なんとも奇妙な伝言ゲームだと思う。ニューヨークタイムズが「ビットコインが失敗したことにFacebookとTelegramが挑戦しようとしている」と報じれば、それをCNETが「FBが仮想通貨の技術の活用を計画中」と翻案し、更に CNET日本語版が「FBが仮想通貨を推進中」 と意訳する。もともとの報道も暗号資産(仮想通貨)とキャッシュレス決済ツールを意図的に混同しているけど、その翻案は更に軌道を外れ、実態らしきものからどんどん乖離していく。暗号資産絡みの記事にありがちなことではあるけれど、何とかして事件を報じたいと思う気持ちがニュースを伝える経路にあふれているのだろう。

メッセージングアプリに送金機能が付くというのは、別に珍しい話でもなんでもない。中国はもとより、日本でもいろんなアプリが出てきている。米国には老舗のPayPalやvemmoがある。FBが同じことを考えても何の不思議もない。それらと、暗号資産市場で取引されるstable coinは全くの別物だ。更にそこからBitcoinやICOトークンには距離がある。「FBが仮想通貨」という記事が生まれた経路をたどると、まるで笑い話のようである。

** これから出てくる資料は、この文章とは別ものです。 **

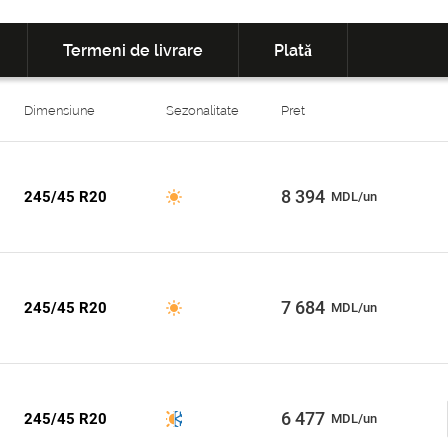
Termeni de livrare
Plată
Dimensiune
Sezonalitate
Pret
8 394
245/45 R20
MDL/un
7 684
245/45 R20
MDL/un
6 477
245/45 R20
MDL/un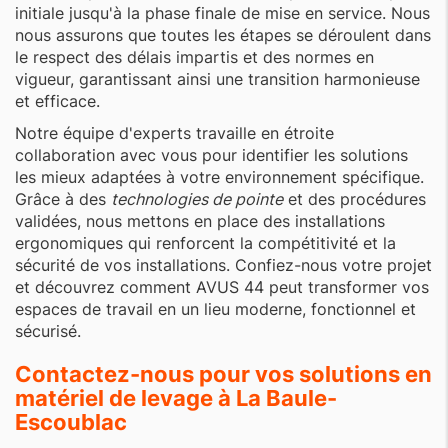
initiale jusqu'à la phase finale de mise en service. Nous
nous assurons que toutes les étapes se déroulent dans
le respect des délais impartis et des normes en
vigueur, garantissant ainsi une transition harmonieuse
et efficace.
Notre équipe d'experts travaille en étroite
collaboration avec vous pour identifier les solutions
les mieux adaptées à votre environnement spécifique.
Grâce à des
technologies de pointe
et des procédures
validées, nous mettons en place des installations
ergonomiques qui renforcent la compétitivité et la
sécurité de vos installations. Confiez-nous votre projet
et découvrez comment AVUS 44 peut transformer vos
espaces de travail en un lieu moderne, fonctionnel et
sécurisé.
Contactez-nous pour vos solutions en
matériel de levage à La Baule-
Escoublac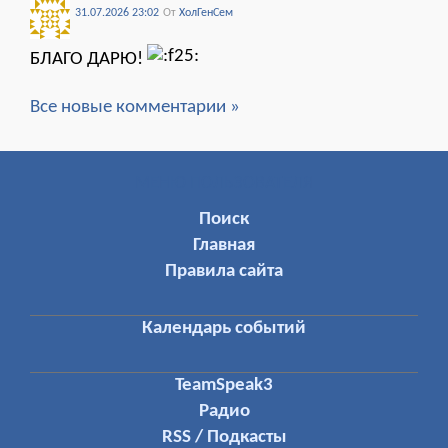
31.07.2026 23:02
От
ХолГенСем
БЛАГО ДАРЮ!
Все новые комментарии »
МЕНЮ ПОЛЬЗОВАТЕЛЯ
Поиск
Главная
Правила сайта
Календарь событий
TeamSpeak3
Радио
RSS / Подкасты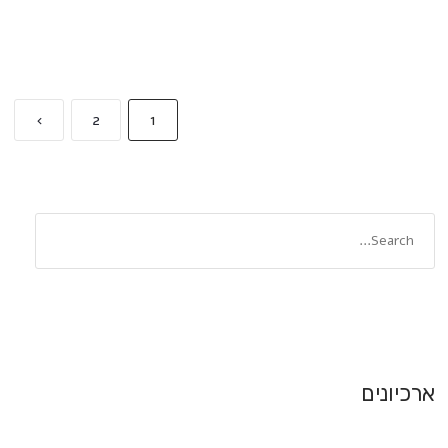
›
2
1
ארכיונים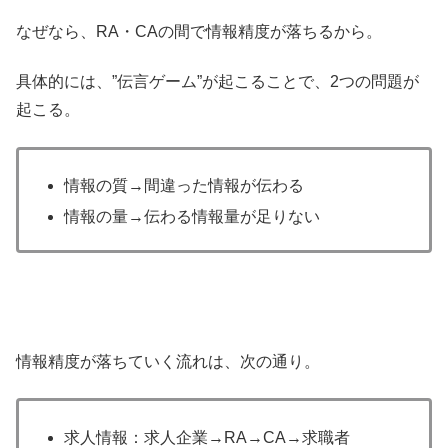
なぜなら、RA・CAの間で情報精度が落ちるから。
具体的には、”伝言ゲーム”が起こることで、2つの問題が
起こる。
情報の質→間違った情報が伝わる
情報の量→伝わる情報量が足りない
情報精度が落ちていく流れは、次の通り。
求人情報：求人企業→RA→CA→求職者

それはそれとして、もしFBが決済機能を持ったとしても、それは国ごとに規制される話であり、FBでドル建てなら、どの国でも自由に決済に利用してよいということにはならない。そこがまさに既存の決済業者が各国で苦労していることでもある。Bitcoinが一瞬乗り越えて見せた国境の壁は、やはり越えられなかったのだ。ニューヨークタイムズの見出しをそういう意味で解釈すると、また別のイメージがわいてくるけれど、それを論じるにはNewsPicksのコメント欄は狭すぎるようだ。